Analysis of Quantum Network Coding for Realistic Repeater Networks

TL;DR

This paper evaluates quantum network coding (QNC) in realistic noisy conditions, showing it can double throughput with some fidelity trade-offs and highlighting the impact of local gate errors.

Contribution

It provides the first analysis of QNC performance under noise and resource limitations, demonstrating its advantages and limitations in practical quantum networks.

Findings

QNC can double Bell pair creation rate compared to entanglement swapping.

Output fidelity drops below 0.5 when initial fidelity is below 0.90.

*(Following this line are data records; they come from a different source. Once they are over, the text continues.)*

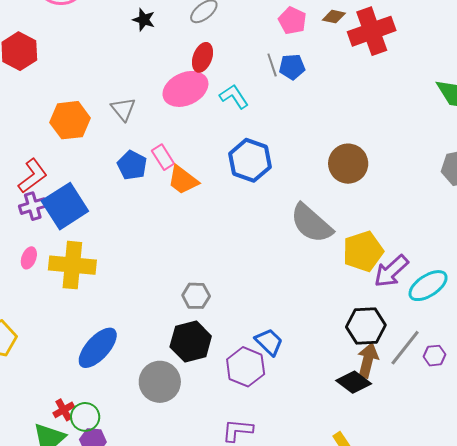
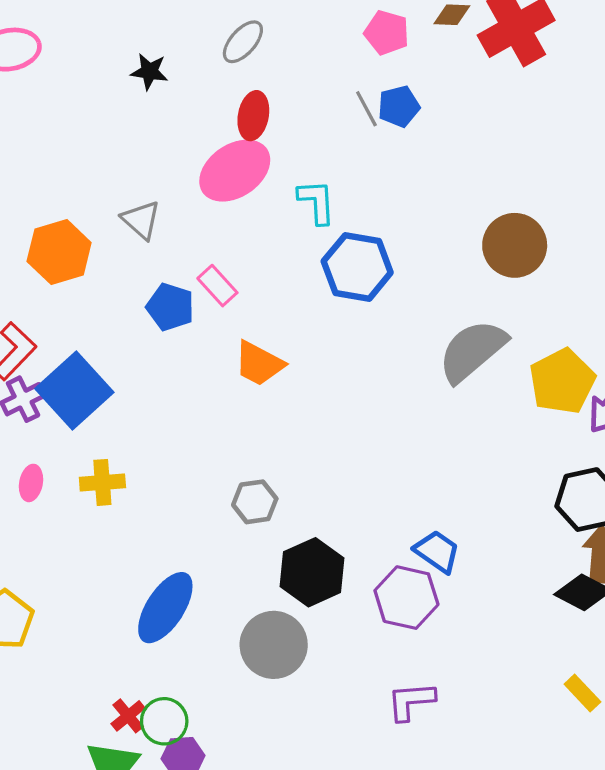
cyan L-shape: (234, 97) -> (317, 202), moved, turned 40
orange trapezoid: (183, 180) -> (259, 364), moved
gray semicircle: (311, 223) -> (472, 351), turned 108
yellow cross: (72, 265) -> (102, 482), size x0.6
gray hexagon: (196, 296) -> (255, 502), moved

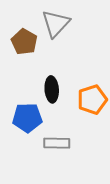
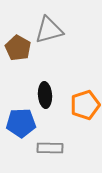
gray triangle: (56, 24) -> (49, 30), turned 32

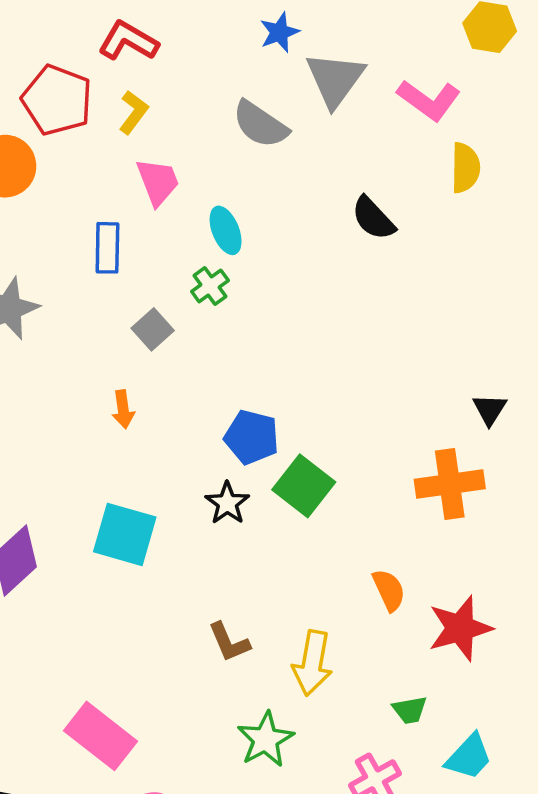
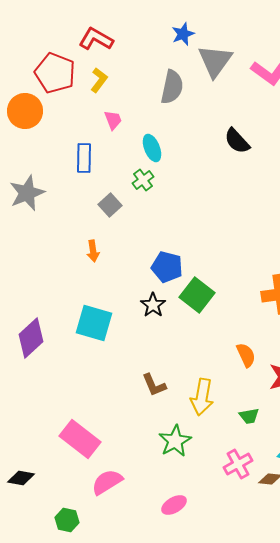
gray semicircle: (260, 124) -> (172, 87), turned -112
pink trapezoid: (158, 182) -> (113, 120), size x0.7
green trapezoid: (410, 710) -> (249, 416), moved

Local gate errors significantly affect QNC performance.

Abstract

Quantum repeater networks have attracted attention for the implementation of long-distance and large-scale sharing of quantum states. Recently, researchers extended classical network coding, which is a technique for throughput enhancement, into quantum information. The utility of quantum network coding (QNC) has been shown under ideal conditions, but it has not been studied previously under conditions of noise and shortage of quantum resources. We analyzed QNC on a butterfly network, which can create end-to-end Bell pairs at twice the rate of the standard quantum network repeater approach. The joint fidelity of creating two Bell pairs has a small penalty for QNC relative to entanglement swapping. It will thus be useful when we care more about throughput than fidelity. We found that the output fidelity drops below 0.5 when the initial Bell pairs have fidelity F < 0.90, even with perfect local gates. Local gate errors have a larger impact on quantum network coding than on entanglement swapping.